La silueta subió al micro despacio, se sentó, y se concentró en observar el paisaje nocturno, negro, oscuro con algunos puntitos de luz que cada vez se hacían más pequeños a medida que se alejaba del pueblo y del “inglés”, ese hombre extraño que la había estado mirando desde que llegó, y se le acercó antes de partir para quedarse con la vista fija en su cara como buscando una respuesta y finalmente cayó de rodillas en el medio de la alfombra húmeda y roja de su propia sangre.

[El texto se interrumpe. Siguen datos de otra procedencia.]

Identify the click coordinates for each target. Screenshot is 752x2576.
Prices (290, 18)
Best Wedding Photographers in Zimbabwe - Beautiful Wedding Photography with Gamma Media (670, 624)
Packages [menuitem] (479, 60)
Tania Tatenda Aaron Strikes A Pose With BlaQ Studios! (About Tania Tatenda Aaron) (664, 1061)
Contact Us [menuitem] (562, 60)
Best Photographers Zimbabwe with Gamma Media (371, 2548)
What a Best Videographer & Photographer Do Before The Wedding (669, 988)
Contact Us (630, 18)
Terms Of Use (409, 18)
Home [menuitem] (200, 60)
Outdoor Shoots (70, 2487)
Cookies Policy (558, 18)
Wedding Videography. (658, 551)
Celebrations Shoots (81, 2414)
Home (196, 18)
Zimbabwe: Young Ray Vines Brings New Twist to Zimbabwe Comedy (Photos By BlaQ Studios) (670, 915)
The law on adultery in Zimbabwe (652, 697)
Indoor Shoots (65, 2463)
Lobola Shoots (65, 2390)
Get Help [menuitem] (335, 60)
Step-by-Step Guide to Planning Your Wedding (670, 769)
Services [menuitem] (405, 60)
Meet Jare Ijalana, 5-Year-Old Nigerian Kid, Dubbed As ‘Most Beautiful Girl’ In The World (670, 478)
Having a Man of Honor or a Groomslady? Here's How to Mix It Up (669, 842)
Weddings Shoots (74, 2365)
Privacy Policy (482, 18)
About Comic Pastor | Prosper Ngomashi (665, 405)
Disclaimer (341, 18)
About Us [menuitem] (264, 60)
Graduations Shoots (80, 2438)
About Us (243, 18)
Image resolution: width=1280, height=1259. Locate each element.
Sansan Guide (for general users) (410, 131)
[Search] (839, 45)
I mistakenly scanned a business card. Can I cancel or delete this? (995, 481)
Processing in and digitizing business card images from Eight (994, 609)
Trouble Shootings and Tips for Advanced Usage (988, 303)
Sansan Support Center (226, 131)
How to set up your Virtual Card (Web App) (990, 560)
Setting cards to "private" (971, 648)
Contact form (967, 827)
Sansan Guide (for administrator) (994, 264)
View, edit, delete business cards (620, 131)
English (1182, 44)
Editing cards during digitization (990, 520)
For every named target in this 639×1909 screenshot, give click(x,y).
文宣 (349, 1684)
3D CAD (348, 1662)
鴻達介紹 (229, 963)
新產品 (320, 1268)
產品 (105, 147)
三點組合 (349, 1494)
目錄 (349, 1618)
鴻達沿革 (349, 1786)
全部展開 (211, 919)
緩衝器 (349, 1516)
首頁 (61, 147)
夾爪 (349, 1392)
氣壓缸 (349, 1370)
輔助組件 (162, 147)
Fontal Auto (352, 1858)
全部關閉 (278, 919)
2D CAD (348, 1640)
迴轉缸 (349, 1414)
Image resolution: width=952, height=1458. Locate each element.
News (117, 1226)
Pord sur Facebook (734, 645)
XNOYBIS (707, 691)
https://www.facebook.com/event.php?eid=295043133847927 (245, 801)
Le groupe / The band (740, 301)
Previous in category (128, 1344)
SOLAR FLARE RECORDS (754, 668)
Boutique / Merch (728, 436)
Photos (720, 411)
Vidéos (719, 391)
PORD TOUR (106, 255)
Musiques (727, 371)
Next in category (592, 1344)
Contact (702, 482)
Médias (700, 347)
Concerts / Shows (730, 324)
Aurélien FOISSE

Ese rostro le recordaba otro rostro, unos ojos azules, un pelo desteñido por el sol y una sotana larga y negra que la envolvía algunas noches cuando todo dormía en el hogar, y esa figura se acercaba sigilosamente a los dormitorios, la llevaba a la sacristía y allí se arrojaba sobre ella una y otra vez, mientras con una mano tosca tapaba su boca, ahogando los gritos desesperados de una niña de rostro gris, pelo negro y ojos grandes, que ya, desde entonces, no querían ver nada.